Meski dia mencoba menutup niatnya yang sebenarnya, aku setengah paham kenapa dia ingin aku melakukan telepon dengan loudspeaker.

Aku pun menurut. Telepon dilakukan dengan metode loudspeaker. Setelah beberapa kali mendengar nada dering, akhirnya panggilan ini diangkat.

[Selamat pagi, Yang Mulia Paduka Raja Lugalgin. Maaf atas kelancangan hamba, apakah Yang Mulia Paduka Raja memiliki sebuah kepentingan dengan hamba sehingga hamba memiliki kehormatan untuk mendapatkan telepon dari Yang Mulia Paduka Raja?]

Mendengarnya membuatku sedikit naik pitam.

"Mendengar kamu memanggilku dengan sebutan Yang Mulia Paduka Raja, aku asumsikan kamu sendirian, kan?"

[Bukaan maksud ham–]

"Hentikan cara berbicara itu." Aku memotong.

Fahren terdiam sejenak, lalu kembali berbicara. [Maaf, aku hanya bercanda. Saat ini, aku bersama istriku. Dan, ya, kami sendirian.]

"Sebelum aku melanjutkan, aku sarankan kamu jauhkan teleponmu sedikit dari telinga."

[Jangan khawatir. Aku sudah melakukannya.]

"Bagus. Kalau begitu." Aku menarik nafas, bersiap meninggikan suara. "Apa kamu bercanda? Manajemen macam apa ini?
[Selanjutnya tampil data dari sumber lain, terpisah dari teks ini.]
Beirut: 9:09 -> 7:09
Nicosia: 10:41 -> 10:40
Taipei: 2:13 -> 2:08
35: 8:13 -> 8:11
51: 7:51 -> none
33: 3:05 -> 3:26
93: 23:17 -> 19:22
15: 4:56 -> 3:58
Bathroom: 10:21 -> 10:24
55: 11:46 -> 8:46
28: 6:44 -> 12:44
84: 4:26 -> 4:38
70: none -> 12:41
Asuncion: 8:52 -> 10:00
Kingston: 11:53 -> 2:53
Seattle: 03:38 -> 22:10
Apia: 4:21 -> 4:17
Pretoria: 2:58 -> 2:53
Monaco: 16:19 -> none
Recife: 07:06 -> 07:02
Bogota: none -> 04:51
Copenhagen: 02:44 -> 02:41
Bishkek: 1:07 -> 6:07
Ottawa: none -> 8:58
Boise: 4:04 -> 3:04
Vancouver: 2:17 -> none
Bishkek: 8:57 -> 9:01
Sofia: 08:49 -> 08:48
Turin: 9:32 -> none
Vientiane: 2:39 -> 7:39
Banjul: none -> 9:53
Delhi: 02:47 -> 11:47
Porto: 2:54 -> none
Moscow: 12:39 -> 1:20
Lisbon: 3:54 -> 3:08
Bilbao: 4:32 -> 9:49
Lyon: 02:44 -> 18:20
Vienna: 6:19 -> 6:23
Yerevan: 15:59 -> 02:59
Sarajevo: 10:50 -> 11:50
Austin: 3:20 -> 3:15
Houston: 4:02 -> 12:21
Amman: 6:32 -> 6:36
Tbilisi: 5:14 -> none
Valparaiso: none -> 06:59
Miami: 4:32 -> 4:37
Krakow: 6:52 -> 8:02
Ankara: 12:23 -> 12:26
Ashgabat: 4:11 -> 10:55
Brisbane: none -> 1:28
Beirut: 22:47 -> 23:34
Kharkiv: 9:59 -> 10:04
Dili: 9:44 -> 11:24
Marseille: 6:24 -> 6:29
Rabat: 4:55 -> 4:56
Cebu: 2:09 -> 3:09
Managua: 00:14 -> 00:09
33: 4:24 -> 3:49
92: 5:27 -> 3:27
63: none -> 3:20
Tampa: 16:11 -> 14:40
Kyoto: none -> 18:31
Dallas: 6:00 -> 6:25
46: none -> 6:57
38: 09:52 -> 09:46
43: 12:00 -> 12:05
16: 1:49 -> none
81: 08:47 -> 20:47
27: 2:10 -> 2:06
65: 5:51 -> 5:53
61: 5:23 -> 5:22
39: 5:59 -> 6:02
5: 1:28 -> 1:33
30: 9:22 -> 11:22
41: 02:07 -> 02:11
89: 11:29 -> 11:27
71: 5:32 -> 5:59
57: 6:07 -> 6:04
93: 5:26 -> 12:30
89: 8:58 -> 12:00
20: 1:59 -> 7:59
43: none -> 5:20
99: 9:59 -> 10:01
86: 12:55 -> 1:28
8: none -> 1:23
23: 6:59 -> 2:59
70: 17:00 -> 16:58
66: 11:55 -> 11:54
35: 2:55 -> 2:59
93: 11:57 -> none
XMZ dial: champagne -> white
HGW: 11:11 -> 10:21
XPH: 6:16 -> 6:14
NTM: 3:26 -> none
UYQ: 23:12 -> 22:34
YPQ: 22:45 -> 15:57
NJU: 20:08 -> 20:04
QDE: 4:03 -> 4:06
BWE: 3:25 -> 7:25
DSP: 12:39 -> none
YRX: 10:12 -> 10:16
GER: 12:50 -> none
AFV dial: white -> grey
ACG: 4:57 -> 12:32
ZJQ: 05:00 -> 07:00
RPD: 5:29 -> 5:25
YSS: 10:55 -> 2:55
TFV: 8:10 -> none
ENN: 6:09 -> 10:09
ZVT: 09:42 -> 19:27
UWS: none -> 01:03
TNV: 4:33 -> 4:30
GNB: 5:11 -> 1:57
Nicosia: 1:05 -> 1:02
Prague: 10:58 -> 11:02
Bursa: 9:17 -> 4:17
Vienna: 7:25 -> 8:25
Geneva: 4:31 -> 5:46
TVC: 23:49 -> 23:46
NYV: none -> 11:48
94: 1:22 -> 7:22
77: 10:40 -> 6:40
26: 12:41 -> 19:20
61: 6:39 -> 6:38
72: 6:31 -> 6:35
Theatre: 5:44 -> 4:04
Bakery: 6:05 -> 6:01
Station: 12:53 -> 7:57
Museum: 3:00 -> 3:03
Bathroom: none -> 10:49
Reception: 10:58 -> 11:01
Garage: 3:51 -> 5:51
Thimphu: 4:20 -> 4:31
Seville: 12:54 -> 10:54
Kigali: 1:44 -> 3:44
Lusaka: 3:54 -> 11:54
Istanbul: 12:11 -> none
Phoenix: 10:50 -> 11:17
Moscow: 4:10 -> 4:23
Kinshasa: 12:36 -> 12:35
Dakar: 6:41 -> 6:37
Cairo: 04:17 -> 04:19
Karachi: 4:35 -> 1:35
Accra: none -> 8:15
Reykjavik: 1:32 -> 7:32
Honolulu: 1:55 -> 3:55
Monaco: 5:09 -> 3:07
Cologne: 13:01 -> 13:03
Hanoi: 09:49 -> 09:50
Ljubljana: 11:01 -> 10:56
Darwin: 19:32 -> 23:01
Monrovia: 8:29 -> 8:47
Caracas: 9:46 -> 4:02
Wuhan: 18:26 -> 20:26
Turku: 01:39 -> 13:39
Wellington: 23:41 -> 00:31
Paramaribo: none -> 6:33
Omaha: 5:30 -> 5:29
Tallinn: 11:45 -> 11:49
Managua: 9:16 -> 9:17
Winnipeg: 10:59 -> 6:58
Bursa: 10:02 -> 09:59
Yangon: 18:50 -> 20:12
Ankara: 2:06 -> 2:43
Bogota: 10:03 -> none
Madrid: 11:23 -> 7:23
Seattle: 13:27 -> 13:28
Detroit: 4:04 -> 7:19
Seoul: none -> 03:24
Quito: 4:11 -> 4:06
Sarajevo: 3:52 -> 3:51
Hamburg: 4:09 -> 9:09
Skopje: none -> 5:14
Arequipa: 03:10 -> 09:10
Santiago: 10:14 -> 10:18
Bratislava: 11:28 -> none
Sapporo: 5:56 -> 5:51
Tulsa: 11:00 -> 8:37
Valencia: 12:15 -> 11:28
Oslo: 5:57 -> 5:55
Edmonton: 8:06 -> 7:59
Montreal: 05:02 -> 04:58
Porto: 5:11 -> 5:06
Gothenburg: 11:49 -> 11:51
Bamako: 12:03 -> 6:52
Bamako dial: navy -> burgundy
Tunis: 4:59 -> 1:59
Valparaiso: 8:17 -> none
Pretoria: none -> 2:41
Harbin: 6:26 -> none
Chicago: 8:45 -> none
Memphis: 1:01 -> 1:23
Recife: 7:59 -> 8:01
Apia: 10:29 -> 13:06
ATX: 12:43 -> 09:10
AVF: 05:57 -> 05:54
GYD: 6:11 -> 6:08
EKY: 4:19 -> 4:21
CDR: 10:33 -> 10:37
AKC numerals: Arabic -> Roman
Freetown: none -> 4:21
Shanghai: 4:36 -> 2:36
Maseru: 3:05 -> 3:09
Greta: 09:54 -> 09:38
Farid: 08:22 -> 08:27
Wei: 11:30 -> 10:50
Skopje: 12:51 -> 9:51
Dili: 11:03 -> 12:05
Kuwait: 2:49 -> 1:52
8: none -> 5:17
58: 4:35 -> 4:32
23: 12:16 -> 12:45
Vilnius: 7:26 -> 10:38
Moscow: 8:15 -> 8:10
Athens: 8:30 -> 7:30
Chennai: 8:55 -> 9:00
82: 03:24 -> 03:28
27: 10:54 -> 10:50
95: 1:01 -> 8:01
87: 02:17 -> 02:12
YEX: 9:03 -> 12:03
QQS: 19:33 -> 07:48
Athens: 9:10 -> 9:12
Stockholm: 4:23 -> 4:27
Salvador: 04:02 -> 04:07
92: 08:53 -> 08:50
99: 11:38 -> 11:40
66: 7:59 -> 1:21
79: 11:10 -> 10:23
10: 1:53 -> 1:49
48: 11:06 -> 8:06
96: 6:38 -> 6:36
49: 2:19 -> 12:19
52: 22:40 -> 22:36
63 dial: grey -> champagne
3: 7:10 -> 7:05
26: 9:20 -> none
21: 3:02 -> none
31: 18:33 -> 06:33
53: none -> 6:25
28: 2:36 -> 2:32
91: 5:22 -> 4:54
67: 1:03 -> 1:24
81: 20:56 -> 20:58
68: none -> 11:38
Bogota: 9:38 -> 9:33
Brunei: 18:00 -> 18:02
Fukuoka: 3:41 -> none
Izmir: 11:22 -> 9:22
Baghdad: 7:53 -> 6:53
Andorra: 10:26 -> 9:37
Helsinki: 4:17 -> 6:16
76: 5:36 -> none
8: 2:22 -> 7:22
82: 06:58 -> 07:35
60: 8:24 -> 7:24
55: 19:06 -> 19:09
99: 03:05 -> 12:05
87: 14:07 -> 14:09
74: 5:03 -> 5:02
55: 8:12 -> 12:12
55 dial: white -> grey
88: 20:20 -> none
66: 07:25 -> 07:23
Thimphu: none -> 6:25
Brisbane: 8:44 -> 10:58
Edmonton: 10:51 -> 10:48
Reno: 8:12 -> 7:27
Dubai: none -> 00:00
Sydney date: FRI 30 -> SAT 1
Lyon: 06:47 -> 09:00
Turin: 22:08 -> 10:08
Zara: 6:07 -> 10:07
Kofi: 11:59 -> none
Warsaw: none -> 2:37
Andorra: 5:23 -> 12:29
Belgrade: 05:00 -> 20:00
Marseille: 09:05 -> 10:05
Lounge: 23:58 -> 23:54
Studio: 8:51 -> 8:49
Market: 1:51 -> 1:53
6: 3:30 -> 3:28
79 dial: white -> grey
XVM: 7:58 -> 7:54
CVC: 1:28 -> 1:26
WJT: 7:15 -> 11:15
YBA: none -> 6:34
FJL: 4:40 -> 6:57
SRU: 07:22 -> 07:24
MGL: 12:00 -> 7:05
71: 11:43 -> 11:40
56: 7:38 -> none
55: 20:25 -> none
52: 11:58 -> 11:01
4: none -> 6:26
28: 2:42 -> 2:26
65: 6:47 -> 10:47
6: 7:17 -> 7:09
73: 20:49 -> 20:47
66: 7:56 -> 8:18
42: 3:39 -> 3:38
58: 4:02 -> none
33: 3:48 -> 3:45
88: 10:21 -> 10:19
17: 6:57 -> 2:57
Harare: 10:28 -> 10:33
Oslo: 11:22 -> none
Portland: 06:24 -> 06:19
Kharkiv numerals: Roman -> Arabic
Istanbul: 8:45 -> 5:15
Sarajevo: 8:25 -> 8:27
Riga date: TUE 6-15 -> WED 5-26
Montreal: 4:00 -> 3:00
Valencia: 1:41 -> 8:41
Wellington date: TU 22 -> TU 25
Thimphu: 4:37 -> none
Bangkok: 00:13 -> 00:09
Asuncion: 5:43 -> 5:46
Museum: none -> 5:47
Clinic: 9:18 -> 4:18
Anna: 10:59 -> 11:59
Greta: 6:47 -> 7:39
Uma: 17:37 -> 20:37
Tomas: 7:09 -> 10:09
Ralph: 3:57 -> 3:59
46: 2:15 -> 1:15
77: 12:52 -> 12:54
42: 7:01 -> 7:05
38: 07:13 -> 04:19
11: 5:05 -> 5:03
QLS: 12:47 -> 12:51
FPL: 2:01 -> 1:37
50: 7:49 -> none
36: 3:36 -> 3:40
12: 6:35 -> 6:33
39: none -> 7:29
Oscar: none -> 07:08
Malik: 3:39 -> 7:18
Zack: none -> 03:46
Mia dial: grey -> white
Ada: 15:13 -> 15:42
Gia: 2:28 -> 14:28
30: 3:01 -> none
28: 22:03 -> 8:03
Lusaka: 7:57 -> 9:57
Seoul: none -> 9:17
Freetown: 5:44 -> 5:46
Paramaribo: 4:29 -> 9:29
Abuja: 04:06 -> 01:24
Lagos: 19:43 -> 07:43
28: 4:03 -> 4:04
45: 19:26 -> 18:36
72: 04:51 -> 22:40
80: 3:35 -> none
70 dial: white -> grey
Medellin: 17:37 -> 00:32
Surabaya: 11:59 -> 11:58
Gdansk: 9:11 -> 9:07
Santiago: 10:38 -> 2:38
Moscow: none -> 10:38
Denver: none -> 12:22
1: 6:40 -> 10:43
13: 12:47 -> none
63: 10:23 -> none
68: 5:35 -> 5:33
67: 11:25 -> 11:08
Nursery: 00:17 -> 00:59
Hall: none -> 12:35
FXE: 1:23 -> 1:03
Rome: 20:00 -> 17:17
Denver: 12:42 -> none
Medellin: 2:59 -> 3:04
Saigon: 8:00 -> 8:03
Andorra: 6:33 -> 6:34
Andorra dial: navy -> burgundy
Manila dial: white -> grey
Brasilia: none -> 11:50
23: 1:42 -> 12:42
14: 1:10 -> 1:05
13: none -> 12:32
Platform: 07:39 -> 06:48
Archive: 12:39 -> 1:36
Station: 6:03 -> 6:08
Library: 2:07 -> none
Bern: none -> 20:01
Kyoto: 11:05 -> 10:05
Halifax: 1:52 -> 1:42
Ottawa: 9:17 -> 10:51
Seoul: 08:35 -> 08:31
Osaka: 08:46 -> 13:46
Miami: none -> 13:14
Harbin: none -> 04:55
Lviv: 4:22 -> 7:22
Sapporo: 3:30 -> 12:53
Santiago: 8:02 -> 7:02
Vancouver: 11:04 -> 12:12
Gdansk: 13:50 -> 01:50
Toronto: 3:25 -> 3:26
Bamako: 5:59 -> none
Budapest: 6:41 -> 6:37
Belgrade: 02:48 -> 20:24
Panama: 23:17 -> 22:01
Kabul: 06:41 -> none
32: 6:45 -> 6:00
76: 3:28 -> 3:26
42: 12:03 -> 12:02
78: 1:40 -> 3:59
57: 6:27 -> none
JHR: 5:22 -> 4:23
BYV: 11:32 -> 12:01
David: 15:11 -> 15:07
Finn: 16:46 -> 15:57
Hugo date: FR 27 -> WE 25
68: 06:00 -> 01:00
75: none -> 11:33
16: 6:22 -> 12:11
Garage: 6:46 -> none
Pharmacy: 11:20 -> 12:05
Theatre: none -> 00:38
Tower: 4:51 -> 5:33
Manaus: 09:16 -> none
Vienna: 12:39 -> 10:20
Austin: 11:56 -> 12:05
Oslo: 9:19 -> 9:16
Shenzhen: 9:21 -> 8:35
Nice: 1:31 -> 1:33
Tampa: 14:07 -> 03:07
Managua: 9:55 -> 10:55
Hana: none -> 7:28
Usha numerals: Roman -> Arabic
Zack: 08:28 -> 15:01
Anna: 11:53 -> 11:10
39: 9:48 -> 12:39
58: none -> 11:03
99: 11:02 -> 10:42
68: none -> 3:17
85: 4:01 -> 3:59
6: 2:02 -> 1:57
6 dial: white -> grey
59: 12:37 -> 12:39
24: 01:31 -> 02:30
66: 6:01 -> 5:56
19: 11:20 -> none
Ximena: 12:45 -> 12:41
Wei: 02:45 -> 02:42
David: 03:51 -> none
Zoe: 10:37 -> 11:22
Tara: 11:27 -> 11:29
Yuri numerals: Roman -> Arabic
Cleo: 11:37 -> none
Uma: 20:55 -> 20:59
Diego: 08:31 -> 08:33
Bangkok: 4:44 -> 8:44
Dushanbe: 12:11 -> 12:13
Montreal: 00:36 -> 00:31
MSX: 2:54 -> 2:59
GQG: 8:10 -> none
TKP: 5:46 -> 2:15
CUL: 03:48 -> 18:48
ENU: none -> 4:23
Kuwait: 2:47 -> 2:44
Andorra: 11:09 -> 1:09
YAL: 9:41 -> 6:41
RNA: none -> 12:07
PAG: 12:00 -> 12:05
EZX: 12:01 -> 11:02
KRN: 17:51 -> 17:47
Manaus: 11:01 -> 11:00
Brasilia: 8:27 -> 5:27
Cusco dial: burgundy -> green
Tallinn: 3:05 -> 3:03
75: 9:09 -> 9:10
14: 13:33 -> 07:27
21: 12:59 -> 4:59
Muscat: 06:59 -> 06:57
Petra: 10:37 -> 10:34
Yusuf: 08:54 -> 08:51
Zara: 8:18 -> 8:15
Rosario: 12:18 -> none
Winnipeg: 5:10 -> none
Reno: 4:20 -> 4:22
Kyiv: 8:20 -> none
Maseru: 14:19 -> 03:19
Daripada divisi intelijen, agen schneider hanyalah divisi pemberian gelar pada bangsawan! Dan lagi, ini semua terjadi di bawah pengawasanmu! Kamu serius apa tidak mengurusi kerajaan ini, HAH? Apa jumlah kematian agen dalam tugas yang meroket tidak menjadi masalah? Apa semua nyawa itu hanya lah angka untukmu, Hah?"

Ya, selain rekrutmen dan pelatihan, terdapat laporan lain yang mengganggu. Hal itu adalah angka kematian agen yang meroket setelah intelijen Kerajaan diambil alih oleh keluarga Azzaha. Dan, repotnya, sebagian besar laporan menyatakan agen-agen lama tewas karena kesalahan agen baru. Entah apakah agen lama itu benar-benar mengorbankan diri atau mereka dikorbankan.

"Baiklah, jawabanmu?"

Aku menarik nafas dalam, mencoba menenangkan diri.

[Baiklah, pertama, aku ingin menyampaikan permintaan maaf atas semua ini.]